__The task__:
Leave the pictures out and transcribe every record exactly.

(Transcribed page contents)
•••••

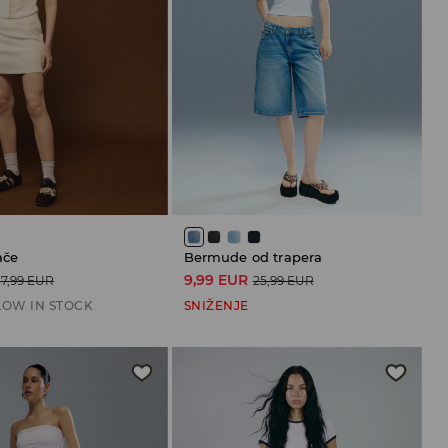
ače
Bermude od trapera
9,99 EUR
17,99 EUR
25,99 EUR
LOW IN STOCK
SNIŽENJE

•••••

__Task answer__:
ače
Bermude od trapera
9,99 EUR
17,99 EUR
25,99 EUR
LOW IN STOCK
SNIŽENJE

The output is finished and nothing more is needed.